**What is expected**
If a line of the material holds the string "えいごがわかりますか", please copy it.

_____

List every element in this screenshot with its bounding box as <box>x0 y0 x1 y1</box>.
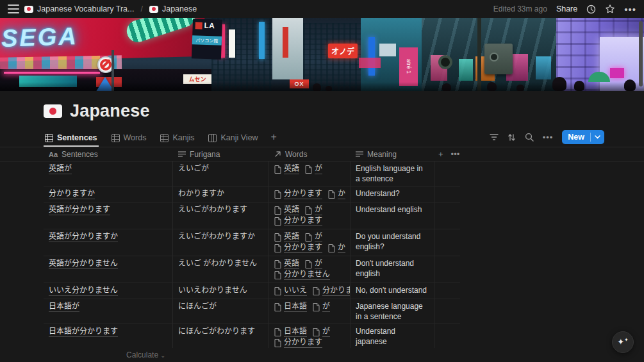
sentence-cell[interactable]: いいえ分かりません <box>44 283 173 299</box>
page-icon <box>274 260 281 268</box>
furigana-cell[interactable]: いいえわかりません <box>173 283 269 299</box>
word-relation-link[interactable]: 分かります <box>274 243 322 253</box>
page-icon <box>274 328 281 336</box>
words-cell[interactable]: 英語が分かりますか <box>269 229 351 256</box>
filter-icon[interactable] <box>490 133 499 141</box>
page-cover-image[interactable]: オノデ atré 1 SEGA ムセン LA パソコン館 OX <box>0 18 644 91</box>
notion-ai-button[interactable]: ✦✦ <box>612 331 634 353</box>
calculate-button[interactable]: Calculate ⌄ <box>0 350 173 359</box>
sentence-cell[interactable]: 英語が分かりますか <box>44 229 173 256</box>
sentence-cell[interactable]: 分かりますか <box>44 186 173 202</box>
words-cell[interactable]: いいえ分かりません <box>269 283 351 299</box>
new-button[interactable]: New <box>562 130 604 144</box>
meaning-cell[interactable]: Japanese language in a sentence <box>351 299 434 324</box>
word-relation-link[interactable]: 日本語 <box>274 327 307 337</box>
onoden-sign: オノデ <box>328 44 358 58</box>
word-relation-link[interactable]: 日本語 <box>274 302 307 312</box>
table-row[interactable]: いいえ分かりません いいえわかりません いいえ分かりません No, don't … <box>44 283 460 299</box>
table-row[interactable]: 日本語が分かります にほんごがわかります 日本語が分かります Understan… <box>44 324 460 351</box>
word-relation-link[interactable]: が <box>305 259 322 269</box>
word-relation-link[interactable]: 分かりません <box>313 286 351 296</box>
words-cell[interactable]: 分かりますか <box>269 186 351 202</box>
table-row[interactable]: 英語が分かりません えいご がわかりません 英語が分かりません Don't un… <box>44 256 460 283</box>
word-relation-link[interactable]: か <box>328 243 345 253</box>
table-options-icon[interactable]: ••• <box>447 149 464 159</box>
word-relation-link[interactable]: 英語 <box>274 259 299 269</box>
share-button[interactable]: Share <box>556 4 577 13</box>
table-row[interactable]: 英語が えいごが 英語が English language in a sente… <box>44 161 460 186</box>
furigana-cell[interactable]: にほんごがわかります <box>173 324 269 350</box>
word-relation-link[interactable]: 英語 <box>274 205 299 215</box>
breadcrumb-current[interactable]: Japanese <box>149 4 197 13</box>
meaning-cell[interactable]: Understand english <box>351 202 434 229</box>
page-icon <box>305 233 312 242</box>
meaning-cell[interactable]: Don't understand english <box>351 256 434 283</box>
word-relation-link[interactable]: が <box>313 327 330 337</box>
word-relation-link[interactable]: が <box>305 232 322 242</box>
sentence-cell[interactable]: 日本語が <box>44 299 173 324</box>
column-header-words[interactable]: Words <box>269 147 351 161</box>
sort-icon[interactable] <box>508 133 516 142</box>
word-relation-link[interactable]: 英語 <box>274 232 299 242</box>
meaning-cell[interactable]: Understand japanese <box>351 324 434 350</box>
favorite-star-icon[interactable] <box>605 4 615 14</box>
word-relation-link[interactable]: が <box>313 302 330 312</box>
tab-sentences[interactable]: Sentences <box>44 133 99 147</box>
table-row[interactable]: 英語が分かります えいごがわかります 英語が分かります Understand e… <box>44 202 460 229</box>
sentence-cell[interactable]: 英語が <box>44 161 173 186</box>
word-relation-link[interactable]: か <box>328 189 345 199</box>
word-relation-link[interactable]: 分かります <box>274 338 322 348</box>
table-row[interactable]: 日本語が にほんごが 日本語が Japanese language in a s… <box>44 299 460 324</box>
add-column-button[interactable]: + <box>434 149 447 159</box>
cover-decor <box>610 68 624 78</box>
furigana-cell[interactable]: えいごがわかりますか <box>173 229 269 256</box>
furigana-cell[interactable]: えいご がわかりません <box>173 256 269 283</box>
furigana-cell[interactable]: わかりますか <box>173 186 269 202</box>
words-cell[interactable]: 英語が分かりません <box>269 256 351 283</box>
word-relation-link[interactable]: 分かりません <box>274 270 330 280</box>
meaning-cell[interactable]: Understand? <box>351 186 434 202</box>
table-row[interactable]: 分かりますか わかりますか 分かりますか Understand? <box>44 186 460 202</box>
tab-kanji-view[interactable]: Kanji View <box>207 133 259 147</box>
words-cell[interactable]: 英語が <box>269 161 351 186</box>
word-relation-link[interactable]: 英語 <box>274 164 299 174</box>
meaning-cell[interactable]: English language in a sentence <box>351 161 434 186</box>
column-header-meaning[interactable]: Meaning <box>351 147 434 161</box>
word-relation-link[interactable]: 分かります <box>274 216 322 226</box>
word-relation-link[interactable]: 分かります <box>274 189 322 199</box>
chevron-down-icon[interactable] <box>591 135 604 139</box>
sentence-cell[interactable]: 英語が分かりません <box>44 256 173 283</box>
word-relation-link[interactable]: が <box>305 205 322 215</box>
furigana-cell[interactable]: にほんごが <box>173 299 269 324</box>
column-header-furigana[interactable]: Furigana <box>173 147 269 161</box>
vertical-scrollbar[interactable] <box>639 21 643 86</box>
sidebar-toggle-icon[interactable] <box>8 4 19 13</box>
add-view-button[interactable]: + <box>271 131 277 147</box>
page-icon-japan-flag[interactable] <box>44 104 62 118</box>
words-cell[interactable]: 英語が分かります <box>269 202 351 229</box>
meaning-cell[interactable]: Do you understand english? <box>351 229 434 256</box>
view-tabs-bar: Sentences Words Kanjis Kanji View + ••• <box>44 131 644 147</box>
tab-kanjis[interactable]: Kanjis <box>159 133 195 147</box>
words-cell[interactable]: 日本語が分かります <box>269 324 351 350</box>
meaning-cell[interactable]: No, don't understand <box>351 283 434 299</box>
sentence-cell[interactable]: 英語が分かります <box>44 202 173 229</box>
words-cell[interactable]: 日本語が <box>269 299 351 324</box>
more-options-icon[interactable]: ••• <box>624 4 636 15</box>
search-icon[interactable] <box>525 133 534 142</box>
column-header-sentences[interactable]: Aa Sentences <box>44 147 173 161</box>
page-title[interactable]: Japanese <box>70 101 150 121</box>
table-row[interactable]: 英語が分かりますか えいごがわかりますか 英語が分かりますか Do you un… <box>44 229 460 256</box>
page-icon <box>274 217 281 226</box>
history-clock-icon[interactable] <box>586 4 596 14</box>
sentence-cell[interactable]: 日本語が分かります <box>44 324 173 350</box>
word-relation-link[interactable]: が <box>305 164 322 174</box>
breadcrumb-root[interactable]: Japanese Vocabulary Tra... <box>24 4 134 13</box>
tab-words[interactable]: Words <box>110 133 148 147</box>
sparkles-icon: ✦✦ <box>617 338 629 346</box>
furigana-cell[interactable]: えいごがわかります <box>173 202 269 229</box>
view-options-icon[interactable]: ••• <box>543 133 554 142</box>
word-relation-link[interactable]: いいえ <box>274 286 307 296</box>
text-property-icon <box>356 151 363 158</box>
furigana-cell[interactable]: えいごが <box>173 161 269 186</box>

_____

**Exercise response**
furigana-cell[interactable]: えいごがわかりますか <box>173 229 269 256</box>
table-row[interactable]: 英語が分かりますか えいごがわかりますか 英語が分かりますか Do you un… <box>44 229 460 256</box>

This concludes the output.